5 Citations (Scopus)

Abstract

The novel coronavirus disease 2019 (COVID-19) has caused significantly changes in worldwide environmental and socioeconomics, especially in the early stage. Previous research has found that air pollution is potentially affected by these unprecedented changes and it affects COVID-19 infections. This study aims to explore the non-linear association between yearly and daily global air pollution and the confirmed cases of COVID-19. The concentrations of tropospheric air pollution (CO, NO2, O3, and SO2) and the daily confirmed cases between 23 January 2020 and 31 May 2020 were collected at the global scale. The yearly discrepancies of air pollutions and daily air pollution are associated with total and daily confirmed cases, respectively, based on the generalized additive model.
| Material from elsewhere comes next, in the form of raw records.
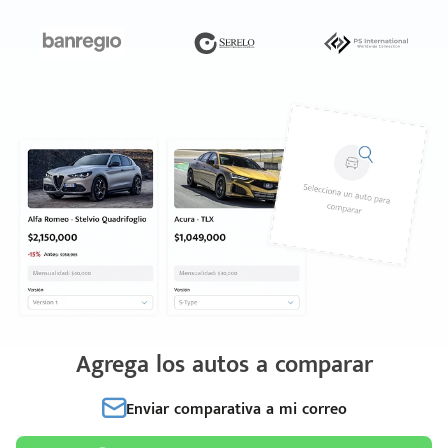
Agrega los autos a comparar
Enviar comparativa a mi correo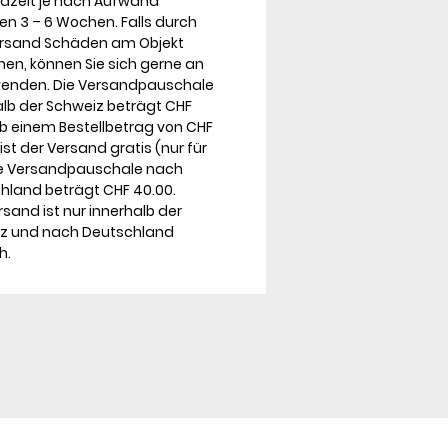
dzeit je nach Aufwand
en 3 – 6 Wochen. Falls durch
rsand Schäden am Objekt
hen, können Sie sich gerne an
enden. Die Versandpauschale
alb der Schweiz beträgt CHF
Ab einem Bestellbetrag von CHF
ist der Versand gratis (nur für
ie Versandpauschale nach
hland beträgt CHF 40.00.
sand ist nur innerhalb der
z und nach Deutschland
h.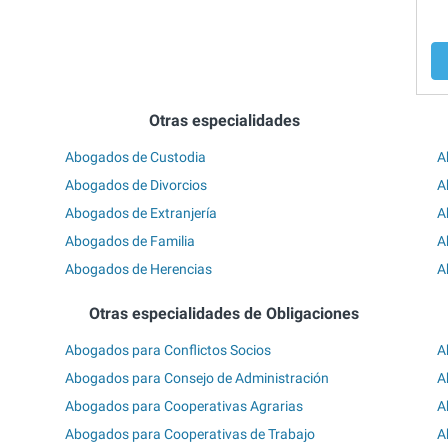
Otras especialidades
Abogados de Custodia
A
Abogados de Divorcios
A
Abogados de Extranjería
A
Abogados de Familia
A
Abogados de Herencias
A
Otras especialidades de Obligaciones
Abogados para Conflictos Socios
A
Abogados para Consejo de Administración
A
Abogados para Cooperativas Agrarias
A
Abogados para Cooperativas de Trabajo
A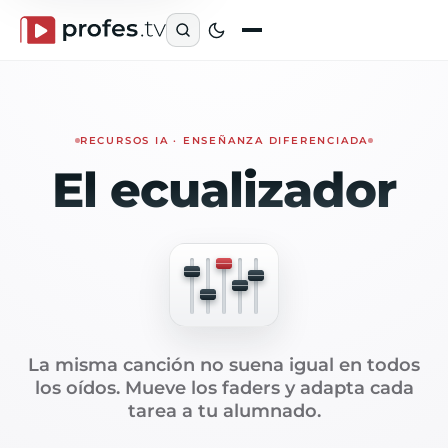
RECURSOS IA · ENSEÑANZA DIFERENCIADA
El ecualizador
La misma canción no suena igual en todos
los oídos. Mueve los faders y adapta cada
tarea a tu alumnado.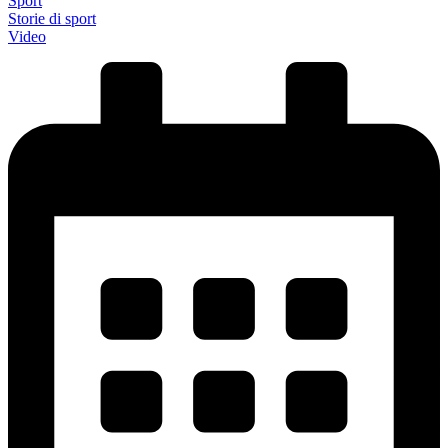
Sport
Storie di sport
Video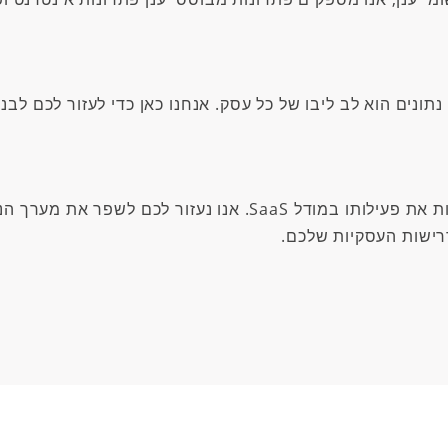
נתונים הוא לב ליבו של כל עסק. אנחנו כאן כדי לעזור לכם לב
ות את פעילותו במודל
SaaS
. אנו נעזור לכם לשפר את מערך ה
רישות העסקיות שלכם.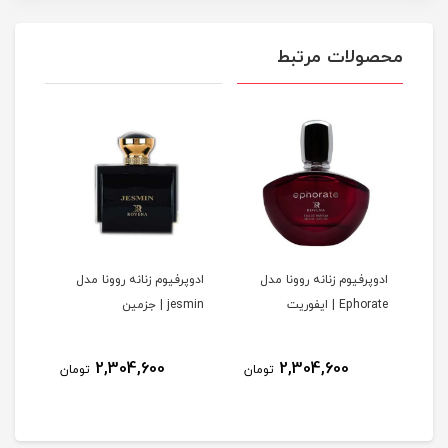
محصولات مرتبط
ادوپرفیوم زنانه روونا مدل
ادوپرفیوم زنانه روونا مدل
ادوپ
Ephorate | ایفوریت
jesmin | جزمین
313 S--ty
2,304,600
2,304,600
مان
تومان
تومان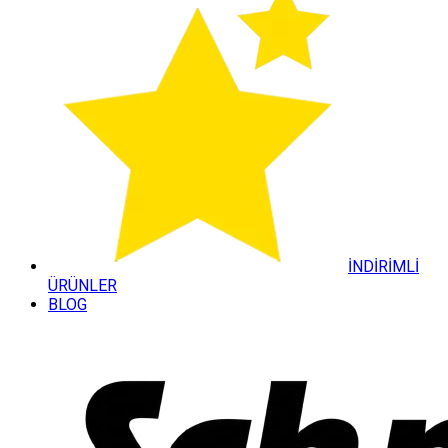
İNDİRİMLİ
ÜRÜNLER
BLOG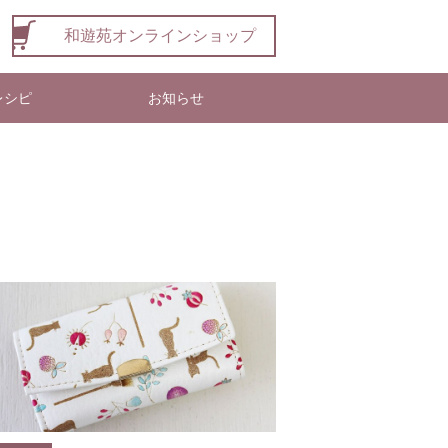
和遊苑オンラインショップ
レシピ
お知らせ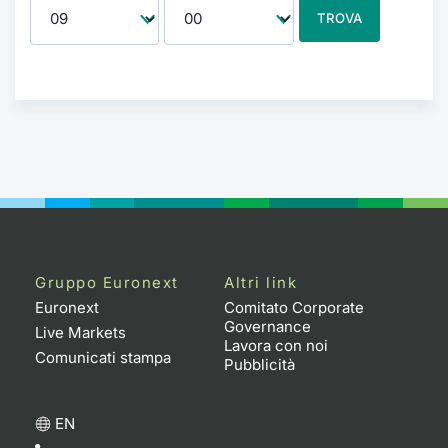
TROVA
Gruppo Euronext
Altri link
Euronext
Comitato Corporate
Governance
Live Markets
Lavora con noi
Comunicati stampa
Pubblicità
EN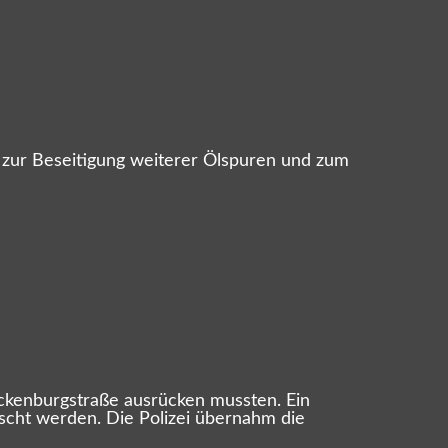
ur Beseitigung weiterer Ölspuren und zum
eckenburgstraße ausrücken mussten. Ein
öscht werden. Die Polizei übernahm die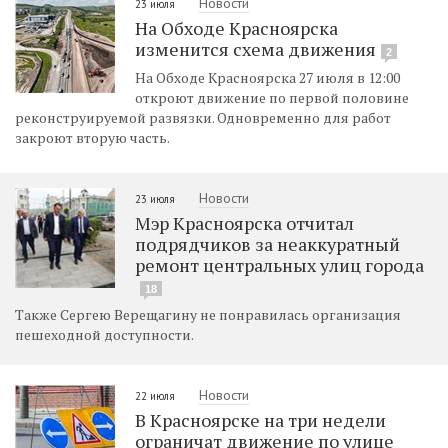
Новости
23 июля
На Обходе Красноярска
изменится схема движения
2
На Обходе Красноярска 27 июля в 12:00
откроют движение по первой половине
реконструируемой развязки. Одновременно для работ
закроют вторую часть.
Новости
23 июля
Мэр Красноярска отчитал
подрядчиков за неаккуратный
ремонт центральных улиц города
18
Также Сергею Верещагину не понравилась организация
пешеходной доступности.
Новости
22 июля
В Красноярске на три недели
ограничат движение по улице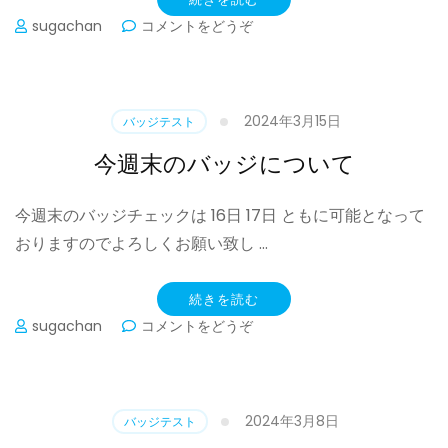
(20
sugachan
コメントをどうぞ
日
祭
日
の
2024年3月15日
バッジテスト
バ
ッ
今週末のバッジについて
ジ
に
今週末のバッジチェックは 16日 17日 ともに可能となって
つ
い
おりますのでよろしくお願い致し …
て)
続きを読む
(今
sugachan
コメントをどうぞ
週
末
の
バ
2024年3月8日
バッジテスト
ッ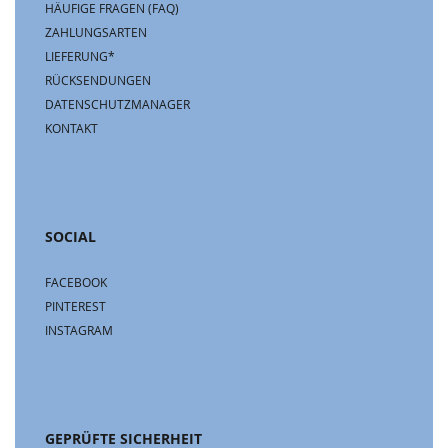
HÄUFIGE FRAGEN (FAQ)
ZAHLUNGSARTEN
LIEFERUNG*
RÜCKSENDUNGEN
DATENSCHUTZMANAGER
KONTAKT
SOCIAL
FACEBOOK
PINTEREST
INSTAGRAM
GEPRÜFTE SICHERHEIT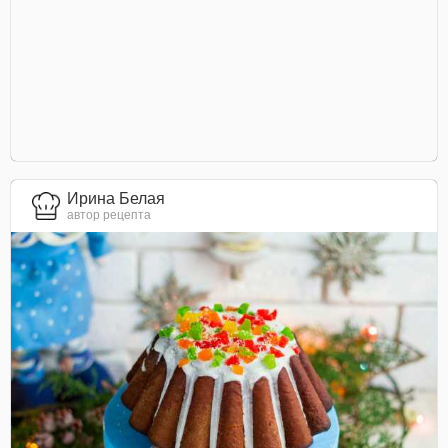
Ирина Белая
автор рецепта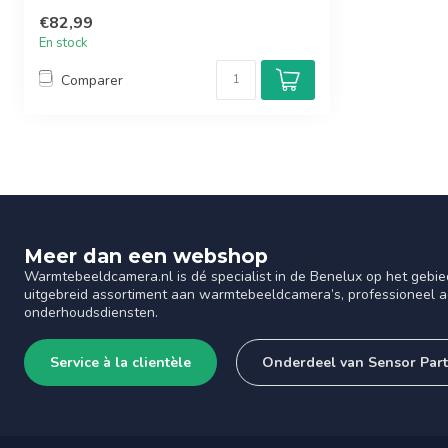
€82,99
En stock
Comparer
Meer dan een webshop
Warmtebeeldcamera.nl is dé specialist in de Benelux op het gebie
uitgebreid assortiment aan warmtebeeldcamera’s, professioneel ad
onderhoudsdiensten.
Service à la clientèle
Onderdeel van Sensor Par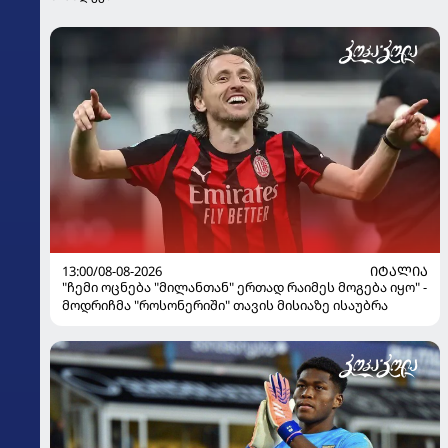
13:00/08-08-2026
ᲘᲢᲐᲚᲘᲐ
"ჩემი ოცნება "მილანთან" ერთად რაიმეს მოგება იყო" -
მოდრიჩმა "როსონერიში" თავის მისიაზე ისაუბრა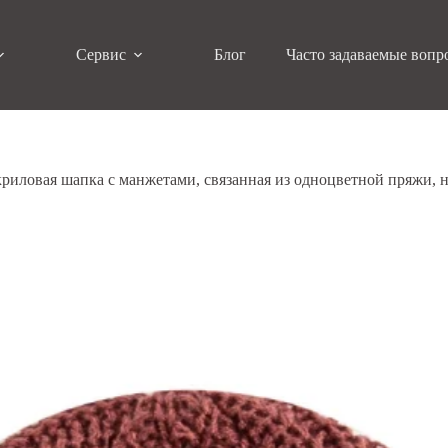
Сервис
Блог
Часто задаваемые вопр
риловая шапка с манжетами, связанная из одноцветной пряжи, н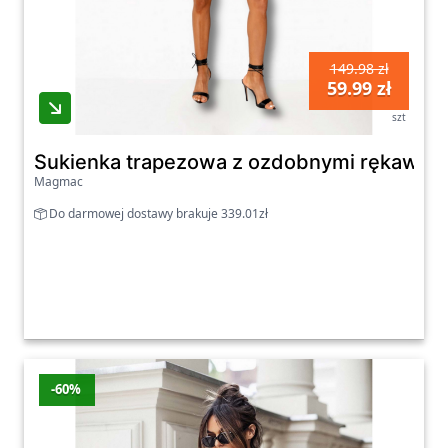
149.98 zł
59.99 zł
szt
Sukienka trapezowa z ozdobnymi rękawami
Magmac
Do darmowej dostawy brakuje 339.01zł
-60%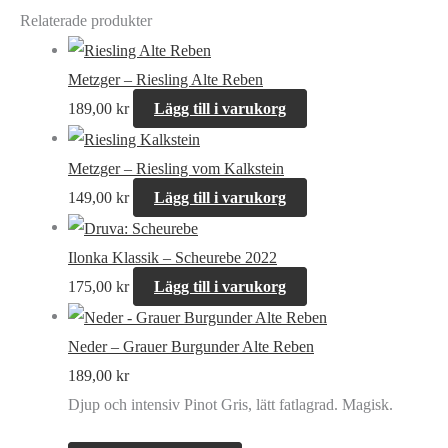
Relaterade produkter
Metzger – Riesling Alte Reben
189,00
kr
Lägg till i varukorg
Metzger – Riesling vom Kalkstein
149,00
kr
Lägg till i varukorg
Ilonka Klassik – Scheurebe 2022
175,00
kr
Lägg till i varukorg
Neder – Grauer Burgunder Alte Reben
189,00
kr
Djup och intensiv Pinot Gris, lätt fatlagrad. Magisk.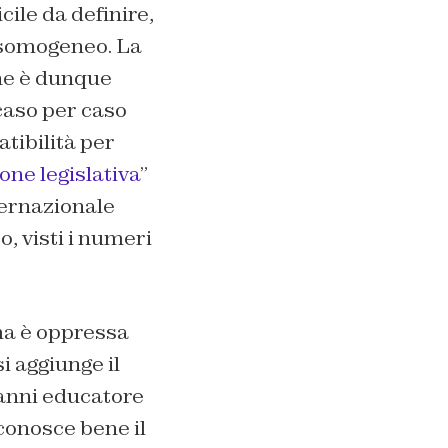
cile da definire,
isomogeneo. La
one è dunque
caso per caso
tibilità per
one legislativa
”
nternazionale
, visti i numeri
ma è oppressa
i aggiunge il
 anni educatore
 conosce bene il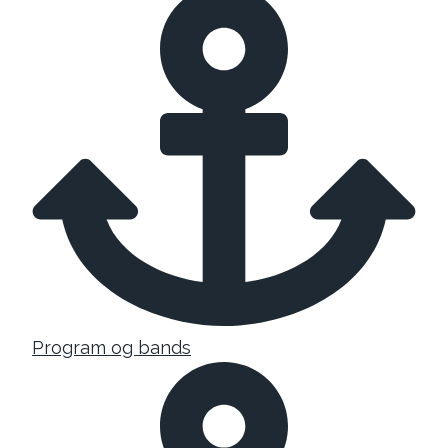
Program og bands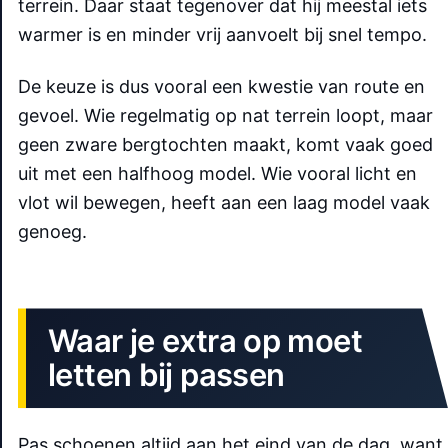
terrein. Daar staat tegenover dat hij meestal iets
warmer is en minder vrij aanvoelt bij snel tempo.
De keuze is dus vooral een kwestie van route en
gevoel. Wie regelmatig op nat terrein loopt, maar
geen zware bergtochten maakt, komt vaak goed
uit met een halfhoog model. Wie vooral licht en
vlot wil bewegen, heeft aan een laag model vaak
genoeg.
Waar je extra op moet
letten bij passen
Pas schoenen altijd aan het eind van de dag, want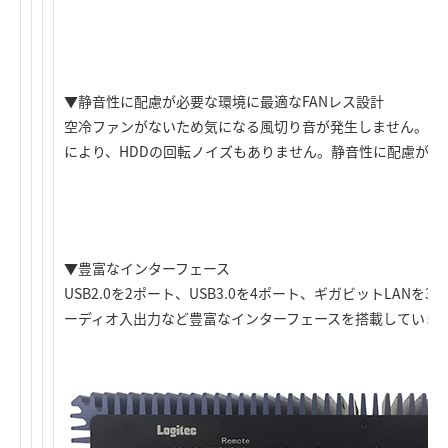
▼静音性に配慮が必要な環境に最適なFANレス設計
空冷ファンがないため気になる風切り音が発生しません。さら
により、HDDの回転ノイズもありません。静音性に配慮が必
▼豊富なインターフェース
USB2.0を2ポート、USB3.0を4ポート、ギガビットLANを3
ーディオ入出力など豊富なインターフェースを搭載していま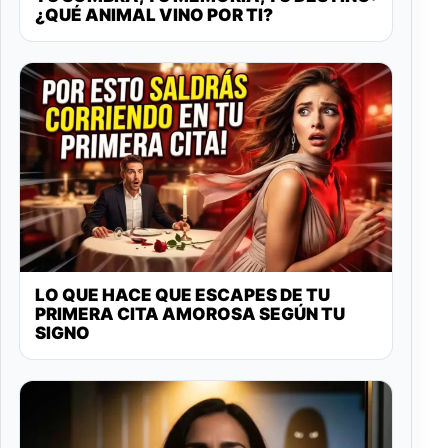
¿QUÉ ANIMAL VINO POR TI?
LO QUE HACE QUE ESCAPES DE TU
PRIMERA CITA AMOROSA SEGÚN TU
SIGNO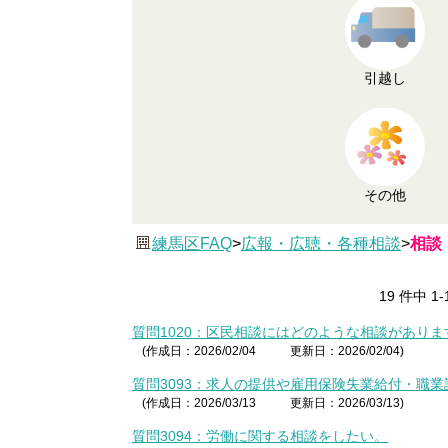
引越し
その他
練馬区FAQ
>
広報・広聴・各種相談
>
相談
19 件中 1
質問1020：区民相談にはどのような相談がありま
(作成日：2026/02/04
更新日：2026/02/04)
質問3093：求人の提供や雇用保険失業給付・職
(作成日：2026/03/13
更新日：2026/03/13)
質問3094：労働に関する相談をしたい。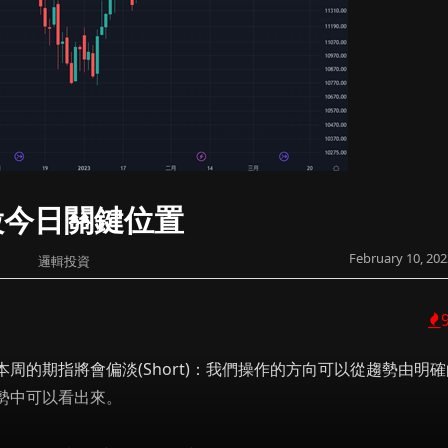
股今日關鍵位置
February 10, 202
邏輯投資
周的期指將會偏淡(Short)：我們操作的方向可以從趨勢由明確
勢中可以看出來。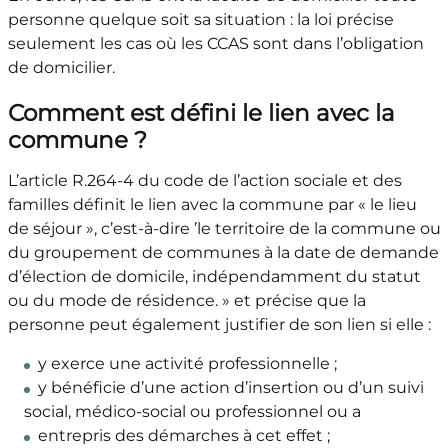
personne quelque soit sa situation : la loi précise
seulement les cas où les CCAS sont dans l’obligation
de domicilier.
Comment est défini le lien avec la
commune ?
L’article R.264-4 du code de l’action sociale et des
familles définit le lien avec la commune par « le lieu
de séjour », c’est-à-dire ’le territoire de la commune ou
du groupement de communes à la date de demande
d’élection de domicile, indépendamment du statut
ou du mode de résidence. » et précise que la
personne peut également justifier de son lien si elle :
y exerce une activité professionnelle ;
y bénéficie d’une action d’insertion ou d’un suivi
social, médico-social ou professionnel ou a
entrepris des démarches à cet effet ;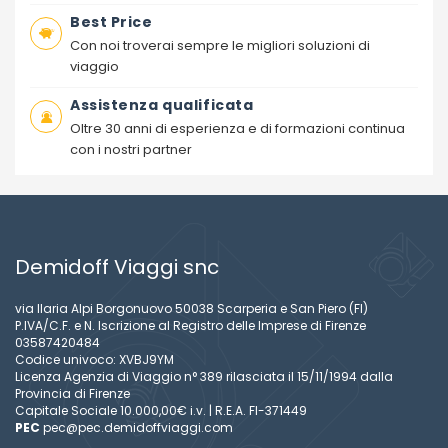
Best Price
Con noi troverai sempre le migliori soluzioni di
viaggio
Assistenza qualificata
Oltre 30 anni di esperienza e di formazioni continua
con i nostri partner
Demidoff Viaggi snc
via Ilaria Alpi Borgonuovo 50038 Scarperia e San Piero (FI)
P.IVA/C.F. e N. Iscrizione al Registro delle Imprese di Firenze
03587420484
Codice univoco: XVBJ9YM
Licenza Agenzia di Viaggio n° 389 rilasciata il 15/11/1994 dalla
Provincia di Firenze
Capitale Sociale 10.000,00€ i.v. | R.E.A. FI-371449
PEC
pec@pec.demidoffviaggi.com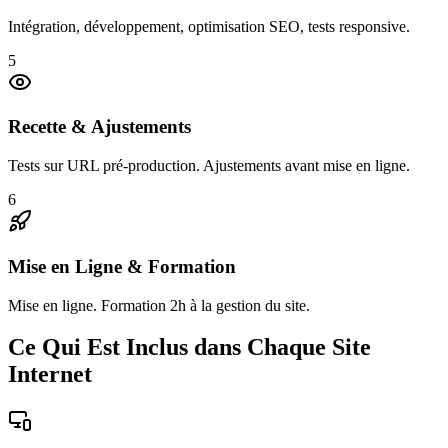
Intégration, développement, optimisation SEO, tests responsive.
5
Recette & Ajustements
Tests sur URL pré-production. Ajustements avant mise en ligne.
6
Mise en Ligne & Formation
Mise en ligne. Formation 2h à la gestion du site.
Ce Qui Est Inclus dans Chaque Site
Internet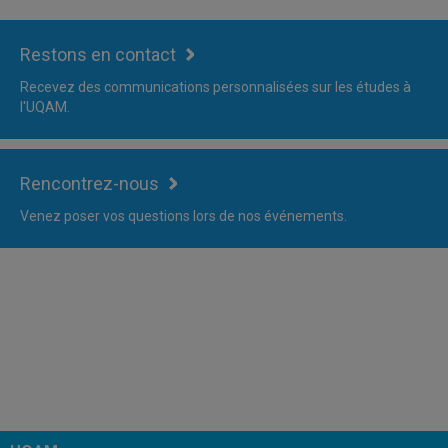
Restons en contact
Recevez des communications personnalisées sur les études à
l'UQAM.
Rencontrez-nous
Venez poser vos questions lors de nos événements.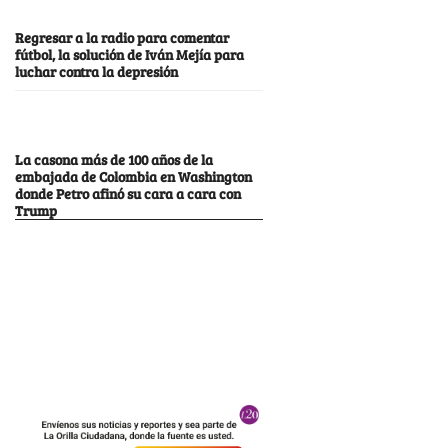
Regresar a la radio para comentar
fútbol, la solución de Iván Mejía para
luchar contra la depresión
La casona más de 100 años de la
embajada de Colombia en Washington
donde Petro afinó su cara a cara con
Trump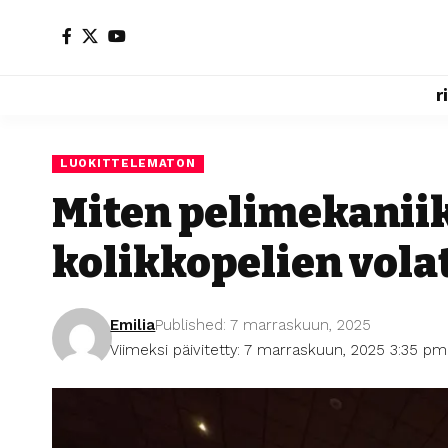
r
LUOKITTELEMATON
Miten pelimekaniik
kolikkopelien volat
Emilia
Published: 7 marraskuun, 2025
Viimeksi päivitetty: 7 marraskuun, 2025 3:35 pm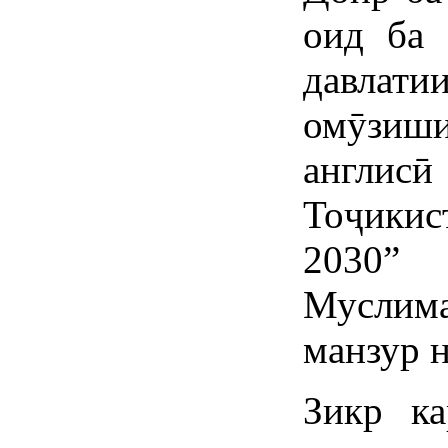
оид ба 
давлат
омӯзиш
англи
Тоҷикис
2030” 
Муслим
манзур 
Зикр к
We observed that there are significant spatially and temporally non-stationary variations between air pollution and confirmed cases of COVID-19. For the yearly assessment, the number of confirmed cases is associated with the positive fluctuation of CO, O3, and SO2 discrepancies, while the increasing NO2 discrepancies leads to the significant peak of confirmed cases variation. For the daily assessment, among the selected countries, positive linear or non-linear relationships are found between CO and SO2 concentrations and the daily confirmed cases, whereas NO2 concentrations are negatively correlated with the daily confirmed cases; variations in the ascending/declining associations are identified from the relationship of the O3-confirmed cases. The findings indicate that the non-linear relationships between global air pollution and the confirmed cases of COVID-19 are varied, which implicates the needs as well as the incorporation of our findings in the risk monitoring of public health on local, regional, and global scales.

Original languageEnglish
Article number401
JournalISPRS International Journal of Geo-Information
Volume10
Issue number6
DOIs
Publication statusPublished - Jun 2021

Keywords

  • Air pollution
  • Confirmed cases
  • COVID-19
  • Generalized additive model

ASJC Scopus subject areas

  • Geography, Planning and Development
  • Computers in Earth Sciences
  • Earth and Planetary Sciences (miscellaneous)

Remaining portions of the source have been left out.